▽
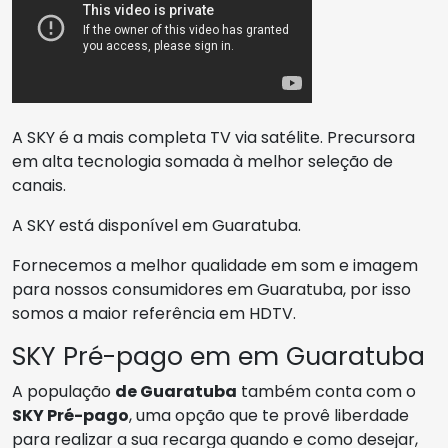
A SKY é a mais completa TV via satélite. Precursora
em alta tecnologia somada à melhor seleção de
canais.
A SKY está disponível em Guaratuba.
Fornecemos a melhor qualidade em som e imagem
para nossos consumidores em Guaratuba, por isso
somos a maior referência em HDTV.
SKY Pré-pago em em Guaratuba
A população
de Guaratuba
também conta com o
SKY Pré-pago
, uma opção que te provê liberdade
para realizar a sua recarga quando e como desejar,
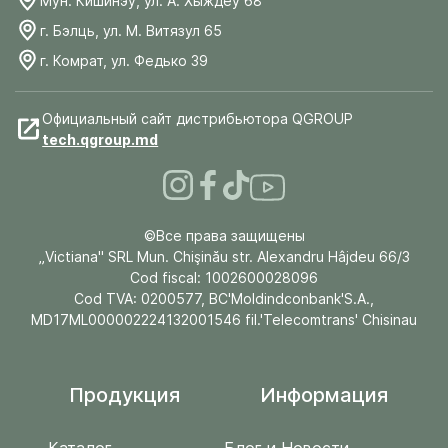
Мун. Кишинэу, ул. А. Хыждеу 68
г. Бэлць, ул. М. Витязул 65
г. Комрат, ул. Федько 39
Официальный сайт дистрибьютора QGROUP
tech.qgroup.md
©Все права защищены
„Victiana" SRL Mun. Chişinău str. Alexandru Hâjdeu 66/3
Cod fiscal: 1002600028096
Cod TVA: 0200577, BC'Moldindconbank'S.A.,
MD17ML000002224132001546 fil.'Telecomtrans' Chisinau
Продукция
Информация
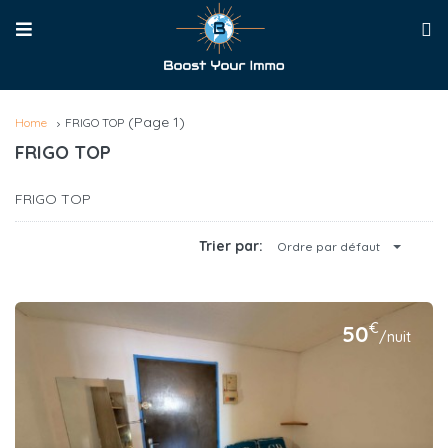
(Page 1)
Home
FRIGO TOP
FRIGO TOP
FRIGO TOP
Trier par:
Ordre par défaut
€
50
/nuit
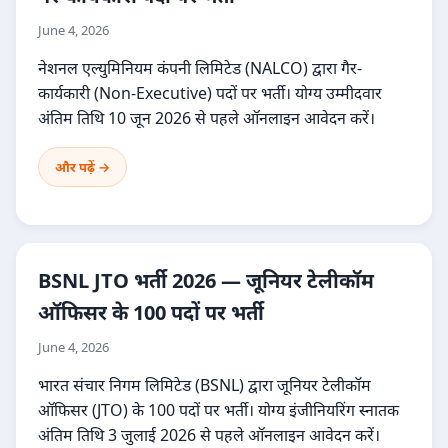
June 4, 2026
नेशनल एल्युमिनियम कंपनी लिमिटेड (NALCO) द्वारा गैर-
कार्यकारी (Non-Executive) पदों पर भर्ती। योग्य उम्मीदवार
अंतिम तिथि 10 जून 2026 से पहले ऑनलाइन आवेदन करें।
और पढ़ें →
BSNL JTO भर्ती 2026 — जूनियर टेलीकॉम
ऑफिसर के 100 पदों पर भर्ती
June 4, 2026
भारत संचार निगम लिमिटेड (BSNL) द्वारा जूनियर टेलीकॉम
ऑफिसर (JTO) के 100 पदों पर भर्ती। योग्य इंजीनियरिंग स्नातक
अंतिम तिथि 3 जुलाई 2026 से पहले ऑनलाइन आवेदन करें।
△
• _REQUIRED ACTION_:
Wherever an image appears, omit it; copy the rest of the records exactly.

• _RESULT FOR THIS EXERCISE_:
A SKY é a mais completa TV via satélite. Precursora
em alta tecnologia somada à melhor seleção de
canais.
A SKY está disponível em Guaratuba.
Fornecemos a melhor qualidade em som e imagem
para nossos consumidores em Guaratuba, por isso
somos a maior referência em HDTV.
SKY Pré-pago em em Guaratuba
A população
de Guaratuba
também conta com o
SKY Pré-pago
, uma opção que te provê liberdade
para realizar a sua recarga quando e como desejar,
Мун. Кишинэу, ул. А. Хыждеу 68
г. Бэлць, ул. М. Витязул 65
г. Комрат, ул. Федько 39
Официальный сайт дистрибьютора QGROUP
tech.qgroup.md
©Все права защищены
„Victiana" SRL Mun. Chişinău str. Alexandru Hâjdeu 66/3
Cod fiscal: 1002600028096
Cod TVA: 0200577, BC'Moldindconbank'S.A.,
MD17ML000002224132001546 fil.'Telecomtrans' Chisinau
Продукция
Информация
(Page 1)
Home
FRIGO TOP
FRIGO TOP
FRIGO TOP
Trier par:
Ordre par défaut
€
50
/nuit
June 4, 2026
नेशनल एल्युमिनियम कंपनी लिमिटेड (NALCO) द्वारा गैर-
कार्यकारी (Non-Executive) पदों पर भर्ती। योग्य उम्मीदवार
अंतिम तिथि 10 जून 2026 से पहले ऑनलाइन आवेदन करें।
और पढ़ें →
BSNL JTO भर्ती 2026 — जूनियर टेलीकॉम
ऑफिसर के 100 पदों पर भर्ती
June 4, 2026
भारत संचार निगम लिमिटेड (BSNL) द्वारा जूनियर टेलीकॉम
ऑफिसर (JTO) के 100 पदों पर भर्ती। योग्य इंजीनियरिंग स्नातक
अंतिम तिथि 3 जुलाई 2026 से पहले ऑनलाइन आवेदन करें।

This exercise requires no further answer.